Exercise directions:
Nothing but the text of the records belongs in your answer: repeat all of it exactly and leave out the images.
** Provided records follows **
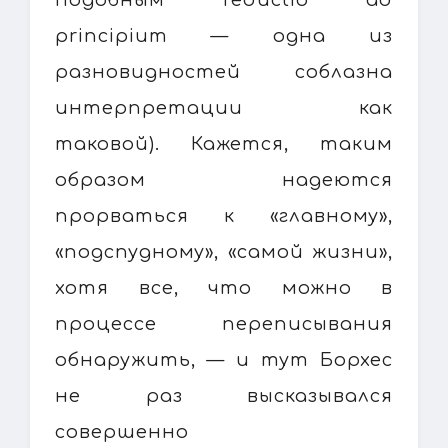
principium — одна из
разновидностей соблазна
интерпретации как
таковой). Кажется, таким
образом надеются
прорваться к «главному»,
«подспудному», «самой жизни»,
хотя все, что можно в
процессе переписывания
обнаружить, — и тут Борхес
не раз высказывался
совершенно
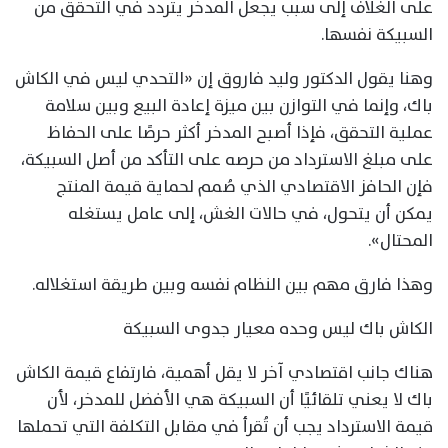
على الغلاف إلى سبب يجعل المدخر يتردد في التحقق من
السبيكة نفسها.
وهنا يقول الدكتور وليد فاروق إن «التحدي ليس في الكاش
باك، وإنما في التوازن بين ميزة إعادة البيع وبين سلامة
عملية التحقق، فإذا أصبح المدخر أكثر حرصًا على الحفاظ
على مبلغ الاسترداد من حرصه على التأكد من أصل السبيكة،
فإن الحافز الاقتصادي الذي صُمم لحماية قيمة المنتج
يمكن أن يتحول، في حالات الغش، إلى عامل يستغله
المحتال».
وهذا فارق مهم بين النظام نفسه وبين طريقة استغلاله.
الكاش باك ليس وحده معيار جدوى السبيكة
هناك جانب اقتصادي آخر لا يقل أهمية، فارتفاع قيمة الكاش
باك لا يعني تلقائيًا أن السبيكة هي الأفضل للمدخر، لأن
قيمة الاسترداد يجب أن تُقرأ في مقابل التكلفة التي تحملها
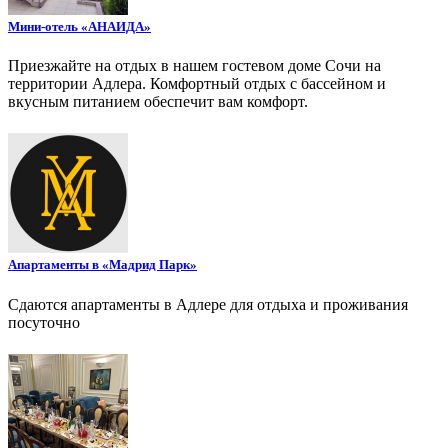
Мини-отель «АНАИДА»
Приезжайте на отдых в нашем гостевом доме Сочи на
территории Адлера. Комфортный отдых с бассейном и
вкусным питанием обеспечит вам комфорт.
Апартаменты в «Мадрид Парк»
Сдаются апартаменты в Адлере для отдыха и проживания
посуточно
** End of Provided records **
Output:
principium — одна из
разновидностей соблазна
интерпретации как
таковой). Кажется, таким
образом надеются
прорваться к «главному»,
«подспудному», «самой жизни»,
хотя все, что можно в
процессе переписывания
обнаружить, — и тут Борхес
не раз высказывался
совершенно
على الغلاف إلى سبب يجعل المدخر يتردد في التحقق من
السبيكة نفسها.
وهنا يقول الدكتور وليد فاروق إن «التحدي ليس في الكاش
باك، وإنما في التوازن بين ميزة إعادة البيع وبين سلامة
عملية التحقق، فإذا أصبح المدخر أكثر حرصًا على الحفاظ
على مبلغ الاسترداد من حرصه على التأكد من أصل السبيكة،
فإن الحافز الاقتصادي الذي صُمم لحماية قيمة المنتج
يمكن أن يتحول، في حالات الغش، إلى عامل يستغله
المحتال».
وهذا فارق مهم بين النظام نفسه وبين طريقة استغلاله.
الكاش باك ليس وحده معيار جدوى السبيكة
هناك جانب اقتصادي آخر لا يقل أهمية، فارتفاع قيمة الكاش
باك لا يعني تلقائيًا أن السبيكة هي الأفضل للمدخر، لأن
قيمة الاسترداد يجب أن تُقرأ في مقابل التكلفة التي تحملها
Мини-отель «АНАИДА»
Приезжайте на отдых в нашем гостевом доме Сочи на
территории Адлера. Комфортный отдых с бассейном и
вкусным питанием обеспечит вам комфорт.
Апартаменты в «Мадрид Парк»
Сдаются апартаменты в Адлере для отдыха и проживания
посуточно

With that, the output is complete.